● **Records for the exercise**:
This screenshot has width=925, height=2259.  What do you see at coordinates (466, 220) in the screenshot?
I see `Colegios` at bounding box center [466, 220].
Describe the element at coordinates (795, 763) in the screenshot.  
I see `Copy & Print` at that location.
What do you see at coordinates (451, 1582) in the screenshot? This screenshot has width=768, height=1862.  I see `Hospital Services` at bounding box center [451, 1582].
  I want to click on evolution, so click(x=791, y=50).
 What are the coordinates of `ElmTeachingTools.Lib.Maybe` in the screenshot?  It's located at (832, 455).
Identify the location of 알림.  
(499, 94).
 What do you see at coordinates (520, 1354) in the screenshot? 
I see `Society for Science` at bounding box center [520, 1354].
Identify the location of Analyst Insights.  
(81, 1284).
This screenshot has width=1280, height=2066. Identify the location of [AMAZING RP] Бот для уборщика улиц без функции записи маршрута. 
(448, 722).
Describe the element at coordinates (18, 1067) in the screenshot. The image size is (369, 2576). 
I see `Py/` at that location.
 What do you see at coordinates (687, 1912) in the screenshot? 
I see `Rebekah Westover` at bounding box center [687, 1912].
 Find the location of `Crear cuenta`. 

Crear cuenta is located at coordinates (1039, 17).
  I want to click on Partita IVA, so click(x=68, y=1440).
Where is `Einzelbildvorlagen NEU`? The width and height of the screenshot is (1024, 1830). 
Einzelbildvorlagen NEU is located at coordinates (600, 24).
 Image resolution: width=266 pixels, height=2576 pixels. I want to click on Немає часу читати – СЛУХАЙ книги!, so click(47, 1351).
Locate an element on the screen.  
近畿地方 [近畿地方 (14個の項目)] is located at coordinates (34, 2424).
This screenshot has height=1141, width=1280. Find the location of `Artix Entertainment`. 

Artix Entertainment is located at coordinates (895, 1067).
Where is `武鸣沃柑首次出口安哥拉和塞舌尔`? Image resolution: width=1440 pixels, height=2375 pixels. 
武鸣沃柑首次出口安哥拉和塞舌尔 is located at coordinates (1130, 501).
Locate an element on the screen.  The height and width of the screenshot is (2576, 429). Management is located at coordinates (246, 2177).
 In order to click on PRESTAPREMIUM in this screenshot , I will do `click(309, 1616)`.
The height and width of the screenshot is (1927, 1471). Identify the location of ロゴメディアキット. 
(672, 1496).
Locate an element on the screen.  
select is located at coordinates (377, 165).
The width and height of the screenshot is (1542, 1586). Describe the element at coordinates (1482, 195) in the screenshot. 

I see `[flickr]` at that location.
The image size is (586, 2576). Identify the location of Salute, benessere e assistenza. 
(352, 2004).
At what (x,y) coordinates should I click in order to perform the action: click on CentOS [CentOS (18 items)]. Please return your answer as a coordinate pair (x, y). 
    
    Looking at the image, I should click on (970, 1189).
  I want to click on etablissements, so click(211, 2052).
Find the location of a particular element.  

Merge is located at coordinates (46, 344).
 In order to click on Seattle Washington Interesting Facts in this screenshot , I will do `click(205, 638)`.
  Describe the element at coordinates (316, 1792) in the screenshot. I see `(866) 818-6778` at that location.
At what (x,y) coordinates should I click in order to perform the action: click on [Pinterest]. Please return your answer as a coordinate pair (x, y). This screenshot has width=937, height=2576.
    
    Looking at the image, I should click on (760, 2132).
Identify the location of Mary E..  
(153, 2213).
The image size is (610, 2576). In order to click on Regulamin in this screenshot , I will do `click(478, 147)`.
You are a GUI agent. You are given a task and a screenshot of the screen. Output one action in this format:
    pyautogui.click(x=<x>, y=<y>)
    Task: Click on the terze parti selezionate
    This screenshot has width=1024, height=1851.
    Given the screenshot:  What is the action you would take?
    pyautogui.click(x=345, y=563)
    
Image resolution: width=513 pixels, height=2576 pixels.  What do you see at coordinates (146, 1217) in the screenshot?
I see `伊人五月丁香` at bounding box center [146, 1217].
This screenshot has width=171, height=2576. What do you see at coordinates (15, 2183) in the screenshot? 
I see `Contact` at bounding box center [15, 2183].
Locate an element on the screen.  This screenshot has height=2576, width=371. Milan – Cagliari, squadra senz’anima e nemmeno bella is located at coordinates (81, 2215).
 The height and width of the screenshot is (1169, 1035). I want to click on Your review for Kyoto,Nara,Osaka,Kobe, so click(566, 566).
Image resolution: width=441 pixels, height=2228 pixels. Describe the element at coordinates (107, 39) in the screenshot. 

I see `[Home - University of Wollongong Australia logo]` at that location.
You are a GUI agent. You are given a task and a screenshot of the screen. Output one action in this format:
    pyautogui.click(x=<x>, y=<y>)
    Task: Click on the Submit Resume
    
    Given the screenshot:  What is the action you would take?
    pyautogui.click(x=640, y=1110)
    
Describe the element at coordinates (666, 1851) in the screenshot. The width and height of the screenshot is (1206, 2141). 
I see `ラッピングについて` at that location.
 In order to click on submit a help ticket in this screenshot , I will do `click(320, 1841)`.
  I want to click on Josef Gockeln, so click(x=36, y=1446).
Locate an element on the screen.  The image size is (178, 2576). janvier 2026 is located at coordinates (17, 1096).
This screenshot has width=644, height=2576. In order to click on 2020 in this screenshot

● **Requirement**: Would you please repeat the entire listing above exactly?

● **Output for this task**:
This screenshot has width=925, height=2259.  What do you see at coordinates (466, 220) in the screenshot?
I see `Colegios` at bounding box center [466, 220].
Describe the element at coordinates (795, 763) in the screenshot.  
I see `Copy & Print` at that location.
What do you see at coordinates (451, 1582) in the screenshot? This screenshot has width=768, height=1862.  I see `Hospital Services` at bounding box center [451, 1582].
  I want to click on evolution, so click(x=791, y=50).
 What are the coordinates of `ElmTeachingTools.Lib.Maybe` in the screenshot?  It's located at (832, 455).
Identify the location of 알림.  
(499, 94).
 What do you see at coordinates (520, 1354) in the screenshot? 
I see `Society for Science` at bounding box center [520, 1354].
Identify the location of Analyst Insights.  
(81, 1284).
This screenshot has width=1280, height=2066. Identify the location of [AMAZING RP] Бот для уборщика улиц без функции записи маршрута. 
(448, 722).
Describe the element at coordinates (18, 1067) in the screenshot. The image size is (369, 2576). 
I see `Py/` at that location.
 What do you see at coordinates (687, 1912) in the screenshot? 
I see `Rebekah Westover` at bounding box center [687, 1912].
 Find the location of `Crear cuenta`. 

Crear cuenta is located at coordinates (1039, 17).
  I want to click on Partita IVA, so click(x=68, y=1440).
Where is `Einzelbildvorlagen NEU`? The width and height of the screenshot is (1024, 1830). 
Einzelbildvorlagen NEU is located at coordinates (600, 24).
 Image resolution: width=266 pixels, height=2576 pixels. I want to click on Немає часу читати – СЛУХАЙ книги!, so click(47, 1351).
Locate an element on the screen.  
近畿地方 [近畿地方 (14個の項目)] is located at coordinates (34, 2424).
This screenshot has height=1141, width=1280. Find the location of `Artix Entertainment`. 

Artix Entertainment is located at coordinates (895, 1067).
Where is `武鸣沃柑首次出口安哥拉和塞舌尔`? Image resolution: width=1440 pixels, height=2375 pixels. 
武鸣沃柑首次出口安哥拉和塞舌尔 is located at coordinates (1130, 501).
Locate an element on the screen.  The height and width of the screenshot is (2576, 429). Management is located at coordinates (246, 2177).
 In order to click on PRESTAPREMIUM in this screenshot , I will do `click(309, 1616)`.
The height and width of the screenshot is (1927, 1471). Identify the location of ロゴメディアキット. 
(672, 1496).
Locate an element on the screen.  
select is located at coordinates (377, 165).
The width and height of the screenshot is (1542, 1586). Describe the element at coordinates (1482, 195) in the screenshot. 

I see `[flickr]` at that location.
The image size is (586, 2576). Identify the location of Salute, benessere e assistenza. 
(352, 2004).
At what (x,y) coordinates should I click in order to perform the action: click on CentOS [CentOS (18 items)]. Please return your answer as a coordinate pair (x, y). 
    
    Looking at the image, I should click on (970, 1189).
  I want to click on etablissements, so click(211, 2052).
Find the location of a particular element.  

Merge is located at coordinates (46, 344).
 In order to click on Seattle Washington Interesting Facts in this screenshot , I will do `click(205, 638)`.
  Describe the element at coordinates (316, 1792) in the screenshot. I see `(866) 818-6778` at that location.
At what (x,y) coordinates should I click in order to perform the action: click on [Pinterest]. Please return your answer as a coordinate pair (x, y). This screenshot has width=937, height=2576.
    
    Looking at the image, I should click on (760, 2132).
Identify the location of Mary E..  
(153, 2213).
The image size is (610, 2576). In order to click on Regulamin in this screenshot , I will do `click(478, 147)`.
You are a GUI agent. You are given a task and a screenshot of the screen. Output one action in this format:
    pyautogui.click(x=<x>, y=<y>)
    Task: Click on the terze parti selezionate
    This screenshot has width=1024, height=1851.
    Given the screenshot:  What is the action you would take?
    pyautogui.click(x=345, y=563)
    
Image resolution: width=513 pixels, height=2576 pixels.  What do you see at coordinates (146, 1217) in the screenshot?
I see `伊人五月丁香` at bounding box center [146, 1217].
This screenshot has width=171, height=2576. What do you see at coordinates (15, 2183) in the screenshot? 
I see `Contact` at bounding box center [15, 2183].
Locate an element on the screen.  This screenshot has height=2576, width=371. Milan – Cagliari, squadra senz’anima e nemmeno bella is located at coordinates (81, 2215).
 The height and width of the screenshot is (1169, 1035). I want to click on Your review for Kyoto,Nara,Osaka,Kobe, so click(566, 566).
Image resolution: width=441 pixels, height=2228 pixels. Describe the element at coordinates (107, 39) in the screenshot. 

I see `[Home - University of Wollongong Australia logo]` at that location.
You are a GUI agent. You are given a task and a screenshot of the screen. Output one action in this format:
    pyautogui.click(x=<x>, y=<y>)
    Task: Click on the Submit Resume
    
    Given the screenshot:  What is the action you would take?
    pyautogui.click(x=640, y=1110)
    
Describe the element at coordinates (666, 1851) in the screenshot. The width and height of the screenshot is (1206, 2141). 
I see `ラッピングについて` at that location.
 In order to click on submit a help ticket in this screenshot , I will do `click(320, 1841)`.
  I want to click on Josef Gockeln, so click(x=36, y=1446).
Locate an element on the screen.  The image size is (178, 2576). janvier 2026 is located at coordinates (17, 1096).
This screenshot has width=644, height=2576. In order to click on 2020 in this screenshot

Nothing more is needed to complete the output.